Náutico e Vila Nova teriam feito um acordo de resultado para deixar as duas equipes mais tranquilas na tabela

AE, Agência Estado

21 de novembro de 2010 | 18h47

O procurador-geral do STJD, Paulo Schmitt, prometeu neste domingo investigar a denúncia feita pelo volante Adílson de que o seu clube, o Vila Nova, combinou resultado com o Náutico na partida de sábado, no estádio dos Aflitos, pela Série B. As duas equipes teriam armado o empate, que as deixariam mais confortáveis na tabela.

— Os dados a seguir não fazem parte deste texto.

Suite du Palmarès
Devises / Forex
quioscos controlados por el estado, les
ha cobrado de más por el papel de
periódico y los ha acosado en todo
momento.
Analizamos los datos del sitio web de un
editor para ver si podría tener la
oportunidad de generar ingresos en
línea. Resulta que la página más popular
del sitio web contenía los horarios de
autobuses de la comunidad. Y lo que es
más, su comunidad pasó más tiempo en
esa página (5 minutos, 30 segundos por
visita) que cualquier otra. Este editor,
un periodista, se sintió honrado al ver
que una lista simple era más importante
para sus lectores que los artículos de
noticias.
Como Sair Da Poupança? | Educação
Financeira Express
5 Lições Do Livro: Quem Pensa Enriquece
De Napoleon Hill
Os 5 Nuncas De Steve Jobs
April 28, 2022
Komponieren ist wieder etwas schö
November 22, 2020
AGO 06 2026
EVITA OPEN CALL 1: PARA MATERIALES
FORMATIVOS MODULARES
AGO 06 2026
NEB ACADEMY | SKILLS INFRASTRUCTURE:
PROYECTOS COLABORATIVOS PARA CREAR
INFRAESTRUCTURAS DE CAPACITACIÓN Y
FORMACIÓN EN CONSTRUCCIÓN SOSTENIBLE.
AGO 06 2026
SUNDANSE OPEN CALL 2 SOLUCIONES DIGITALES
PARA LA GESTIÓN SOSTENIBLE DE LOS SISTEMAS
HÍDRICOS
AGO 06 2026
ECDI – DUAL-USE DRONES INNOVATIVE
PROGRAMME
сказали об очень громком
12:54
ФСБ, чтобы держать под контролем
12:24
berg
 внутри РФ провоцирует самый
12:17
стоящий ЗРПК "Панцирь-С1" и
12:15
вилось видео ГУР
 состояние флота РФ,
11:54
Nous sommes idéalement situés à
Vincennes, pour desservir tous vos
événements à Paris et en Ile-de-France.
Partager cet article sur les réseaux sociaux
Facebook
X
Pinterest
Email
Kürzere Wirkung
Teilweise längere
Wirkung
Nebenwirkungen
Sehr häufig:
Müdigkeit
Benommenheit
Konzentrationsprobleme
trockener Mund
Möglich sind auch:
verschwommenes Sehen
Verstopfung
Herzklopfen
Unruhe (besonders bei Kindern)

"Mas, infelizmente, os pernambucanos fizeram essa 'trairagem' com a gente", reclamou o volante goiano em entrevista à Rádio 730, de Goiânia, logo na saída do campo, depois da goleada por 4 a 1 aplicada pelo Náutico.

"Investigar eu vou, mas a verdade é que esse é o tipo de caso complicado. Na hora de desabafar no microfone, todos são corajosos. Quando vêm ao tribunal, geralmente o jogador afina e diz que foi mal-interpretado", comentou o procurador.

O suposto acordo foi negado pelo técnico Roberto Fernandes e também por três jogadores do Náutico, Geílson, Walter e Wescley, que conversaram com a imprensa depois da tumultuada partida nos Aflitos. Cinco jogadores foram expulsos: Mimica, Jorge Henrique e David, do Vila Nova, e Erick Flores e Jeff Silva, pelo Náutico.

Com a goleada sofrida no Recife, o Vila Nova continua em posição delicada, na 16.ª colocação, com os mesmos 43 pontos do Brasiliense, o primeiro clube da zona do rebaixamento.